The Spectator’s Bookbenchers

Mark was asked by the Spectator to take part in their Bookbenchers series where MPs discuss their reading material. 

Which book’s on your bedside table at the moment? 

Juliet Gardiner’s comprehensive tome, The Thirties: An Intimate History of Britain. I have become an avid reader of authors such as David Kynaston, Dominic Sandbrook and Peter Hennessy who have written some magisterial socio-political summaries of brief periods of post-war Britain.

Which book would you read to your children?

I have a son of three-and-a-half and a four-month-old daughter so I fear it is their tastes rather than mine that matter! I must confess that I have never been a great dog lover but the Hairy Maclary books are beautiful for young children and might inspire my offspring to be more canine friendly. As soon as I heard that the Revd W. Awdry’s Thomas the Tank Engine books (which I loved as a young boy) were apparently ‘too right wing’ on account of having too many middle class, male characters, I understood precisely why my young son, Frederick, has become such a keen adherent!

Which literary character would you most like to be?

I fear that I have read too little fiction in my life to have any definitive view on that!

Which book do you think best sums up ‘now’?

The Big Short by Michael Lewis, a superb analysis from last year of the run-up to the financial crash. Rather like his iconic, late 1980s debut, Liar’s Poker, this fast-paced book is a beautifully perceptive and racy tale of the road to economic ruin.

What was the last novel you read?

I must confess that whilst on holiday in Mallorca the summer before last I picked up a book that my wife, Victoria, was reading. This was the now world-renowned One Day by David Nicholls – that the rather good film proved such a disappointment to many of those who had already read the book sums up the nature of its appeal to thirty- and forty-somethings.

Which book would you most recommend?

To understand the worlds of economic and finance (close to my heart as you will have gathered) I would recommend the Lords of Finance by Liaquat Ahamed. This is a brilliant, historical analysis of the key characters in the central banks of the US, UK, Germany and France in the period of 1914-1945. Wonderfully written and very apposite for today’s problems.

Given enough time, which book would you like to study deeply?

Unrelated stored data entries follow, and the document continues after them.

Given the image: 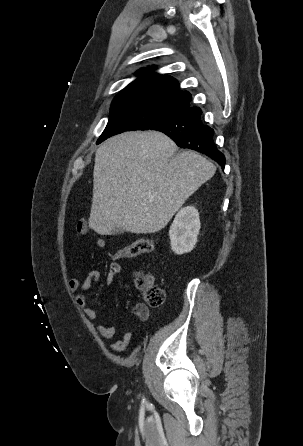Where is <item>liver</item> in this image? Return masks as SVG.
I'll list each match as a JSON object with an SVG mask.
<instances>
[{
  "label": "liver",
  "mask_w": 303,
  "mask_h": 446,
  "mask_svg": "<svg viewBox=\"0 0 303 446\" xmlns=\"http://www.w3.org/2000/svg\"><path fill=\"white\" fill-rule=\"evenodd\" d=\"M157 131L125 132L96 150L89 227L150 234L163 229L216 167Z\"/></svg>",
  "instance_id": "liver-1"
}]
</instances>
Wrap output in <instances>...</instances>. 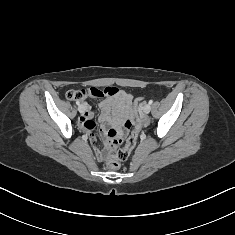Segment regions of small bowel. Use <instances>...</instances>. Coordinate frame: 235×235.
Masks as SVG:
<instances>
[{
  "mask_svg": "<svg viewBox=\"0 0 235 235\" xmlns=\"http://www.w3.org/2000/svg\"><path fill=\"white\" fill-rule=\"evenodd\" d=\"M111 88L114 93L105 96L106 98L100 103L99 123L102 132L105 133L112 129L116 135H121V132L117 129L120 126L121 120L130 116L133 97L125 91L118 90L114 87ZM84 97L82 96V98ZM83 106L85 107V111L79 118V126L87 132L90 141L94 144L95 138L93 131L96 124L92 120L93 111L88 103L83 102Z\"/></svg>",
  "mask_w": 235,
  "mask_h": 235,
  "instance_id": "obj_1",
  "label": "small bowel"
}]
</instances>
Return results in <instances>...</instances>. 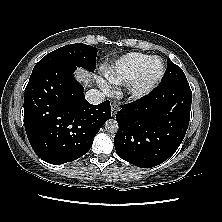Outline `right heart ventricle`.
<instances>
[{
    "instance_id": "right-heart-ventricle-1",
    "label": "right heart ventricle",
    "mask_w": 222,
    "mask_h": 222,
    "mask_svg": "<svg viewBox=\"0 0 222 222\" xmlns=\"http://www.w3.org/2000/svg\"><path fill=\"white\" fill-rule=\"evenodd\" d=\"M152 56L142 53H128L106 66L104 73L113 84L123 85L134 80Z\"/></svg>"
}]
</instances>
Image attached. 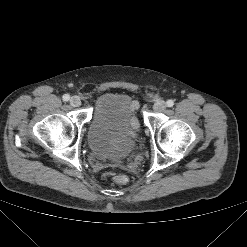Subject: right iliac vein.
Returning a JSON list of instances; mask_svg holds the SVG:
<instances>
[{
  "instance_id": "63e3f726",
  "label": "right iliac vein",
  "mask_w": 247,
  "mask_h": 247,
  "mask_svg": "<svg viewBox=\"0 0 247 247\" xmlns=\"http://www.w3.org/2000/svg\"><path fill=\"white\" fill-rule=\"evenodd\" d=\"M70 104H71L72 106H74V107H78V106L81 105V100H80L79 97L73 96V97H71V99H70Z\"/></svg>"
}]
</instances>
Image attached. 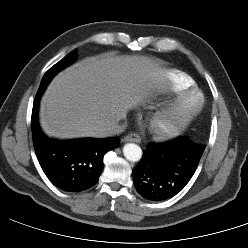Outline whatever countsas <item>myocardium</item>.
<instances>
[{"mask_svg":"<svg viewBox=\"0 0 248 248\" xmlns=\"http://www.w3.org/2000/svg\"><path fill=\"white\" fill-rule=\"evenodd\" d=\"M203 106V95L197 90H188L155 114L151 128L161 138L177 136L200 114Z\"/></svg>","mask_w":248,"mask_h":248,"instance_id":"myocardium-1","label":"myocardium"}]
</instances>
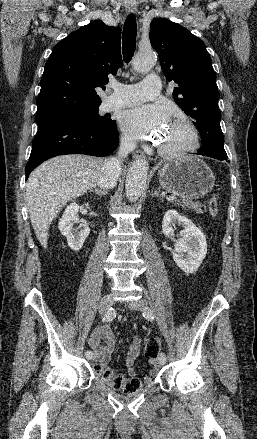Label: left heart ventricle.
<instances>
[{
    "label": "left heart ventricle",
    "mask_w": 257,
    "mask_h": 439,
    "mask_svg": "<svg viewBox=\"0 0 257 439\" xmlns=\"http://www.w3.org/2000/svg\"><path fill=\"white\" fill-rule=\"evenodd\" d=\"M190 144V134L182 126L169 124L162 136L160 146L176 149Z\"/></svg>",
    "instance_id": "obj_1"
}]
</instances>
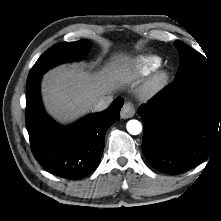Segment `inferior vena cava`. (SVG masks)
I'll list each match as a JSON object with an SVG mask.
<instances>
[{"label": "inferior vena cava", "instance_id": "1", "mask_svg": "<svg viewBox=\"0 0 221 221\" xmlns=\"http://www.w3.org/2000/svg\"><path fill=\"white\" fill-rule=\"evenodd\" d=\"M112 101H113L112 96H104L99 98L98 101L93 106V111L100 112L107 109Z\"/></svg>", "mask_w": 221, "mask_h": 221}]
</instances>
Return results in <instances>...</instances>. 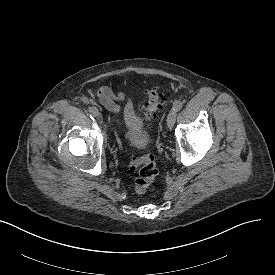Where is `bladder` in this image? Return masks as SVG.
<instances>
[{"label":"bladder","mask_w":275,"mask_h":275,"mask_svg":"<svg viewBox=\"0 0 275 275\" xmlns=\"http://www.w3.org/2000/svg\"><path fill=\"white\" fill-rule=\"evenodd\" d=\"M123 125L132 133L131 142L141 148L146 142L141 124L136 117L134 102L131 99L125 100L120 109Z\"/></svg>","instance_id":"31cf9c89"}]
</instances>
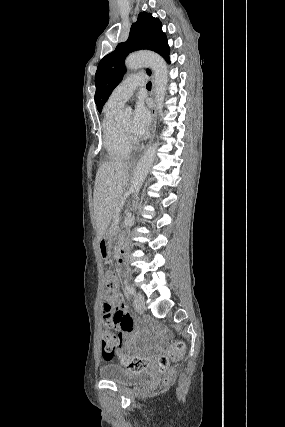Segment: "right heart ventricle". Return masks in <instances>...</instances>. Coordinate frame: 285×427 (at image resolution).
Instances as JSON below:
<instances>
[{
    "label": "right heart ventricle",
    "instance_id": "right-heart-ventricle-1",
    "mask_svg": "<svg viewBox=\"0 0 285 427\" xmlns=\"http://www.w3.org/2000/svg\"><path fill=\"white\" fill-rule=\"evenodd\" d=\"M120 107L108 102L102 121L103 147L108 157L114 161L126 160L132 152V145L126 140L116 119Z\"/></svg>",
    "mask_w": 285,
    "mask_h": 427
}]
</instances>
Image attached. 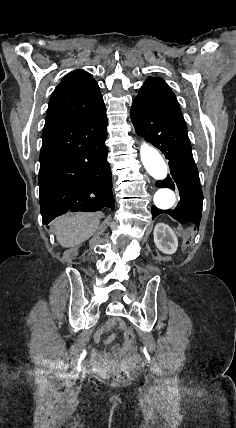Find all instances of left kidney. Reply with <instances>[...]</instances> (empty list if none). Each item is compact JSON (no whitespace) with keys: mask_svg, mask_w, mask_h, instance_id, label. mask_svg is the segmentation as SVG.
Instances as JSON below:
<instances>
[{"mask_svg":"<svg viewBox=\"0 0 236 428\" xmlns=\"http://www.w3.org/2000/svg\"><path fill=\"white\" fill-rule=\"evenodd\" d=\"M154 244L164 254H174L178 248V240L167 224H156L154 228Z\"/></svg>","mask_w":236,"mask_h":428,"instance_id":"1","label":"left kidney"}]
</instances>
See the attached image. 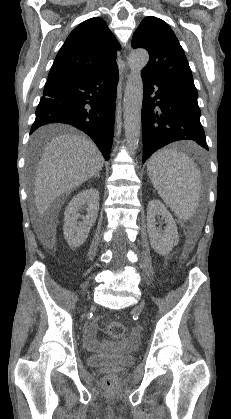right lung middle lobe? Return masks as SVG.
I'll return each mask as SVG.
<instances>
[{"instance_id":"dd1d6c3e","label":"right lung middle lobe","mask_w":231,"mask_h":419,"mask_svg":"<svg viewBox=\"0 0 231 419\" xmlns=\"http://www.w3.org/2000/svg\"><path fill=\"white\" fill-rule=\"evenodd\" d=\"M40 143H41V142H40ZM40 143H39L38 141H34V142H33V144H34V146H35V147H39V146H40Z\"/></svg>"}]
</instances>
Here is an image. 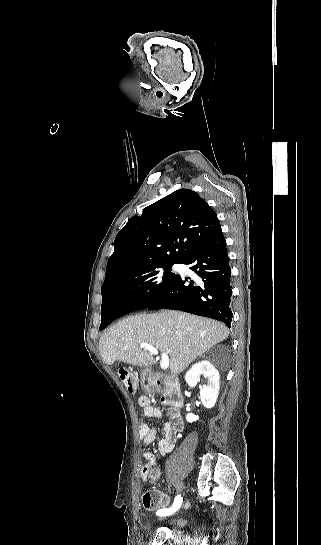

My selection in the final month of the last millennium for the Cities of London and Westminster seat commenced a love affair with the political, cultural and financial heart of the world’s most exciting city. It also sparked in me a passion for urban walking. Beyond the seven square miles of my constituency, I travel by tube or overground about once a month to a farflung suburb and wend my back home through areas of the capital that very few visitors ever see. It is rare that anyone takes a leisure trip to the Barkings, Crayfords or Dollis Hills of this world, but the furthest tentacles of our tireless capital can tell the visitor so much about modern British life and its people. Accordingly I constantly refer to the A – Z of London which brings back memories of walks I have had in the past and excites me for future expeditions.

Which books do you plan to read next?

Bismarck: A Life (2011) by Jonathan Steinberg, Just Boris (2011) by Sonia Purnell and Postwar by Tony Judt. I first read the latter book when it came out almost five years ago and get into the habit of rereading some of the best books I have come across. This commanding high point of the late Tony Judt’s writing is a tremendous analysis of Europe, its history and politics since 1945.

If the British Library was on fire and you could only save three books, which ones would you take?

I very much hope that Google in one of its characteristic global domination projects has ensured that each and every book ever published is now online.